Friday, September 22, 2023

The Overiding Despair of Boredom

There is a part of me that has his eyes on myself and sometimes makes certain judgments based on what he sees.  It has to be that vain part of me that is way too concerned about how the self is behaving and how others see me.  Lately, it has been quite clear to me that this other self of me sees Fr Luke as a person who is feeling the dreariness of being bored in life.  How can one emerge healthily if one views life as somewhat boring and unexciting?  I believe this is a perennial question that bothers and upsets many many people.


My spiritual readings are wide and varied.  One of the things I read often are the spiritual musings of the spiritual gurus in life.  The acclaimed writer and thinker Fr Ronald Rolheiser is one of my regular pursuits, and it was most endearing to find that he wrote a blog on boredom.  In the way that a master of novices enlightens the minds of the disciples under him, Fr Rolheiser’s writing enlightened me with his insight on boredom.  In a nutshell, he asks his readers why is it that despite the world giving us human beings all sorts of gadgets and technological devices to link us to everything, we are still not insulated against boredom?  The result is that we still wrestle with boredom because stimulation doesn’t make for meaning.  We are bored because so many of us do not take a deeper interest in people and things. 
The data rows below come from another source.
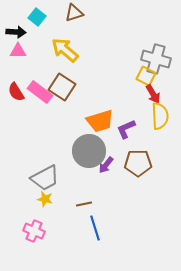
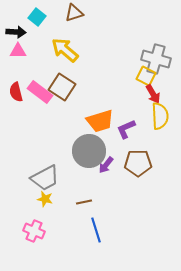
red semicircle: rotated 18 degrees clockwise
brown line: moved 2 px up
blue line: moved 1 px right, 2 px down
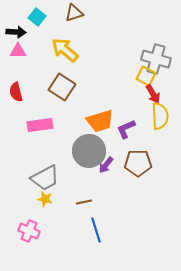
pink rectangle: moved 33 px down; rotated 45 degrees counterclockwise
pink cross: moved 5 px left
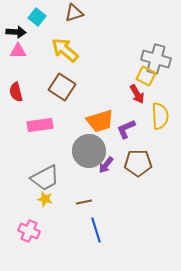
red arrow: moved 16 px left
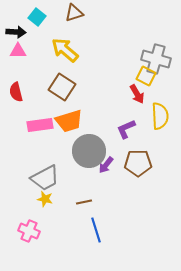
orange trapezoid: moved 31 px left
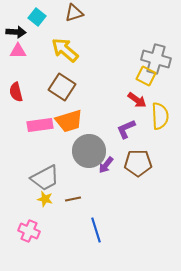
red arrow: moved 6 px down; rotated 24 degrees counterclockwise
brown line: moved 11 px left, 3 px up
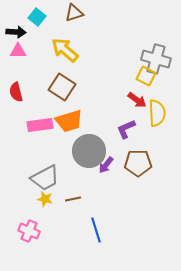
yellow semicircle: moved 3 px left, 3 px up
I am not sure if it is because I exist now as a Catholic Priest that I find that lately I have been taking a deeper and deeper interest in the very person and ministry of Jesus of Nazareth.  In my moments of prayer and meditation, I am often just focused on the very life of Jesus, and in my mind’s eye, see him in his ministry activities, moving from place to place and speaking to the people of Israel, loving them, touching them and healing them.  But I do not do one thing that is even more necessary.  I do not enter into his mind and see as Jesus sees.  I only observe as an outsider, akin to a reporter viewing an activity so that he can write a report worthy of being published on paper for others to read.


Fr Rohr tells us that the word interest is derived from two Latin words: inter (inside) and esse (being) which, when combined, connote being inside of something.  This means that things are interesting when we are interested enough to really get inside of them.  The key to my being no longer bored in life is to get inside of the mind and heart of Jesus when I enter into my moments of meditation.


I realise that I may have been experiencing boredom in life largely because I was too internally impoverished and self-centered to take a genuine interest in the people I encounter and in the case of my prayer, when I fail to take a genuine interest in the person of Jesus.  And it was Einstein who said that ‘Experience is not what happens to us, it’s what we do with that happens to us’


This enlightenment puts a whole new dimension into my spiritual life.  It makes going to the Adoration Room such a large and expansive encounter.  I pray that you, my reader, are able to comprehend and are inquisitive enough to want to pursue this journey in your spiritual walk in life.  It will change everything for you, God willing.